We shot the film over two-and-a-half days, using three locations in Joburg. Norman Coombes was an absolute trooper. At this point in his life, he had almost no sight left. He was as good as blind. And he was old. One of the shoot days had us doing an intense and late afternoon/night shoot in an antique shop. At the end of the shoot, Stafford, our Director of Photography, called, ‘Check the gate.’ This is a ritual in film. The gate is the bit in front of the lens where the film rushes through. If it’s clear, it means all’s well. If there’s a little piece of film stuck in it, it means trouble.
As it happened, the gate wasn’t clear. We had filmed for an entire 6-hour period, with NO film rushing past the lens. We had to reshoot the scene in ten minutes, after calling Norman and Frantz back from their car.
This film was the last one Norman Coombes made before he died. He was into his late 80s when we shot it, and he was long dead by the time our unbearably complex edit was over.
This film was a lesson in ‘What CAN go wrong WILL’.
The chief catastrophe, from which we almost couldn’t recover, was that a good third of our shot footage was processed by the film lab at the wrong ASA rating. And so it ended up not just vaguely unusable but completely unusable. Viewing rushes is a dangerous and scary thing. When you view the rushes and you cannot see anything but darkness and golf-ball-sized clods of misshapen light, that fear becomes bile-like.
Which meant that the film had to be pieced together by Damon Berry and Digby Young. They literally took my script, worked out what we intended with the movie, and then created an entirely new story out of the footage available to them.
They fought another monumental battle in that long edit. As it happens, Guto’s 16mm camera had a problem that nobody knew about. The crystal in the camera which keeps audio and picture synchronised was broken. So the film wandered between 23 and 26 frames per second. Which meant that there was NO lip synch. None whatsoever.

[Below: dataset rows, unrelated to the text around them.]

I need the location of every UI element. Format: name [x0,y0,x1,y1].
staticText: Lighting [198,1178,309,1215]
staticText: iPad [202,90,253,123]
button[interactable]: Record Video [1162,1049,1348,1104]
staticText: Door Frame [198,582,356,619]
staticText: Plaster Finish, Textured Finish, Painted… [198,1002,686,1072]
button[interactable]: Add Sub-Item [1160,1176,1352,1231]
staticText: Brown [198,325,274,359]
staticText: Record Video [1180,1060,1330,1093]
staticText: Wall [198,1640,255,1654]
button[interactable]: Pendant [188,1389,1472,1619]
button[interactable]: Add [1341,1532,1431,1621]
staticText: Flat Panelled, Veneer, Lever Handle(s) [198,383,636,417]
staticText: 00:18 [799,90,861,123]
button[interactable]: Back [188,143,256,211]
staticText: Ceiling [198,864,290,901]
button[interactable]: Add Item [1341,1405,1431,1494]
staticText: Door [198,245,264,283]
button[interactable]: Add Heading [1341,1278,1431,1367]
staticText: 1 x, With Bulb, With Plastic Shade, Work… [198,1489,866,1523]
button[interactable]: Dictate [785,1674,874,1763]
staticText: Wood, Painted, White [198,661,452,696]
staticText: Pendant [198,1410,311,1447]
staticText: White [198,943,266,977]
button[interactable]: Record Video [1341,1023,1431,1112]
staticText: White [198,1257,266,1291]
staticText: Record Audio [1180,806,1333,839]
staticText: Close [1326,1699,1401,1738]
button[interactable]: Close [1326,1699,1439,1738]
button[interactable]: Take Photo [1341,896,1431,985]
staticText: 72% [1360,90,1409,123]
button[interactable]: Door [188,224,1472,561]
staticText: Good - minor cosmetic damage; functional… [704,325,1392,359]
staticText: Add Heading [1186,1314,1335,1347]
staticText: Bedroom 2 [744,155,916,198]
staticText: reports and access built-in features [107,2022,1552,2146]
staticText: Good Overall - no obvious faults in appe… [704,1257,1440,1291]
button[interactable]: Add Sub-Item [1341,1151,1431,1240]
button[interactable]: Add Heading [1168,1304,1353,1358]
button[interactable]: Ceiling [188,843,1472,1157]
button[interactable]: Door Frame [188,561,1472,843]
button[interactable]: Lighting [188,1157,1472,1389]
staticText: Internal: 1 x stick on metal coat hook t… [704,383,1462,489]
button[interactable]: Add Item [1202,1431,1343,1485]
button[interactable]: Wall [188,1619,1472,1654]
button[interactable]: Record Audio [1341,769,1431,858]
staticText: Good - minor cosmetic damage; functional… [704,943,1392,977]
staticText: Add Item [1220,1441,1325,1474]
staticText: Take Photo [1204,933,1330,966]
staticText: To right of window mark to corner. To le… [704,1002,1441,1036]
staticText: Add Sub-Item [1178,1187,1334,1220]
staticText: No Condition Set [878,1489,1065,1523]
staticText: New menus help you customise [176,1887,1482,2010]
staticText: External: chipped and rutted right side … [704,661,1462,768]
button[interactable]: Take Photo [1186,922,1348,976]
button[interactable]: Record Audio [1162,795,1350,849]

So when Digby and Damon delivered us a film, it took me and Philip Haupt about a week in the audio studio getting a salvageable lip synch out of the cut.
Only two things went really well. One was the music by Dan Selsick. He composed the aria specifically for the film. And the other was the post-production funding I secured from the NFVF, South Africa’s National Film and Video Foundation.